Bref, la partie était gagnée. Aux yeux de la population le Père de la Négritude ne pouvait pas avoir reçu un raciste. Dès lors, l’animal politique était lavé de tout soupçon aux yeux des Martiniquais [7]. A sa sortie du bureau de CESAIRE, le futur président de la République allait se piquer d’un mot d’allégeance qu’il n’allait plus quitter, « mon Maître ». Cependant, mieux que l’amour, CHIRAC allait donner des preuves d’amour. Débarrassé de la cohabitation par sa réélection, en 2002, il prit à bras le corps le dossier institutionnel[8], au risque d’aller au-delà des vœux du PPM de M. CESAIRE. Ce parti craignait qu’Alfred MARIE-JEANNE, alors président du conseil régional et dans sa force ascendante, ne ramasse la mise[9]. Quoi qu’il en soit, c’était à la gauche de s’organiser, CHIRAC lui en avait donné les moyens.

Dernière Alfred MARIE-JEANNE, l’hommage de la gauche martiniquaise

Ainsi donc, comme le pense par ailleurs la grande majorité des observateurs, ce président n’était pas l’ennemi de la gauche, notamment de la gauche martiniquaise. C’est sans doute ce qu’a voulu signifier le Président de la collectivité territoriale de MARTIQUE en se rendant aux obsèques de Jacques CHIRAC. En bon Marie-Jeannien, le Président est allé au bout de son sentiment. Mais en cette veille d’élections municipales, l’humeur n’était pas à se mettre contre le vent du moment. Il reste encore des électeurs de droite. De sorte que son geste a été appuyé par la grande majorité de la classe politique. Cette reconnaissance, tardive ou du bout des lèvres pour certains, autorise à pasticher la formule de Périclès : « A Chirac, la gauche martiniquaise reconnaissante ».

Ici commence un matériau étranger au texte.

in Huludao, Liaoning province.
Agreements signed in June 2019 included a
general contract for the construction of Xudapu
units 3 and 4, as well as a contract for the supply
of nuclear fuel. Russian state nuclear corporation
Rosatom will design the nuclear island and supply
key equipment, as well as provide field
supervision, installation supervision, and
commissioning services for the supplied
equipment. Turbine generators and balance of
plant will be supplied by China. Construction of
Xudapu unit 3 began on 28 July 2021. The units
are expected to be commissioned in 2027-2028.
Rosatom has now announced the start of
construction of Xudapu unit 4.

Fort-de-France, le 1er octobre 2019

Yves-Léopold MONTHIEUX- ContreChroniques




[1] Le moratoire du 29 mai 1981 à la revendication autonomiste.

[2] Ce résultat fut reçu avec soulagement par CESAIRE (discours du 27 juin 1981).

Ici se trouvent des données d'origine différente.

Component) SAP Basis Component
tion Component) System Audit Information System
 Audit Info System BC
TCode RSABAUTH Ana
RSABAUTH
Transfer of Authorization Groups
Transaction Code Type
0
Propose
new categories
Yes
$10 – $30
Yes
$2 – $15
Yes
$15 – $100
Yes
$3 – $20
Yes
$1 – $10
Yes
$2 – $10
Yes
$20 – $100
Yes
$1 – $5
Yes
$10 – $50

[3] Lors de sa visite présidentielle en Martinique, en décembre 1974, VGE n’avait pas pu se rendre à la mairie de Fort-de-France. L’événement était apparu comme une victoire du « coq martiniquais ». Le visiteur aurait « caillé ». Le résultat du scrutin de 1981 peut être regardé par ses amis comme un rétablissement du président de la République sortant.

[4] Une seconde assemblée, le conseil régional, a été créée permettant à la gauche d’accéder au pouvoir. L’opération occasionna de nombreux doublons paralysants entre les 2 assemblées, dont la plus spectaculaire fut le partage des compétences du tourisme. Le combat contre le millefeuille qui s’ensuivit allait occuper toutes les énergies jusqu’à l’avènement de la collectivité unique en 2016. 35 ans plus tard !

[5] Antoine KARAM pour la GUYANE, Lucette MICHAUX-CHEVRY pour la GUADELOUPE et Alfred MARIE-JEANNE pour la MARTINIQUE.

[6] Initié par le gouvernement de Lionel JOSPIN.

[7] Une anecdote semblable mettra en vedette Nicolas SARKOZY qui, après que sa venue, prévue en décembre 2006, fut différée à cause de sa déclaration sur les « bienfaits de la colonisation ». Il était reçu deux mois plus tard par CESAIRE, entouré de son état-major. Au terme d’un discours louangeur où SARKOZY buvait du petit lait, CESAIRE le raccompagna en s’accrochant à son bras, devant une presse médusée. Au cours de l’interview du soir qui lui était accordée, la télévision publique n’avait pas eu le temps de revoir le questionnaire préparé. La journaliste de service, qui se voulait rugueuse, avait été à côté de la plaque (cf RFO – février 2007). Finalement, Aimé CESAIRE aura beaucoup servi. On dit de cet homme qu’il aura été le garant de la paix sociale à la Martinique.

[8] La réforme constitutionnelle relative à l’organisation décentralisée de la république permettant à « la collectivité territoriale d’élaborer les normes en s’affranchissant des normes générales (article 72) ».

[9] Le PPM avait mollement soutenu le OUI au référendum de 2003 que le secrétaire général, Camille DARSIERES avait brocardé par l’expression « Chat’en sac ». Le non l’avait emporté.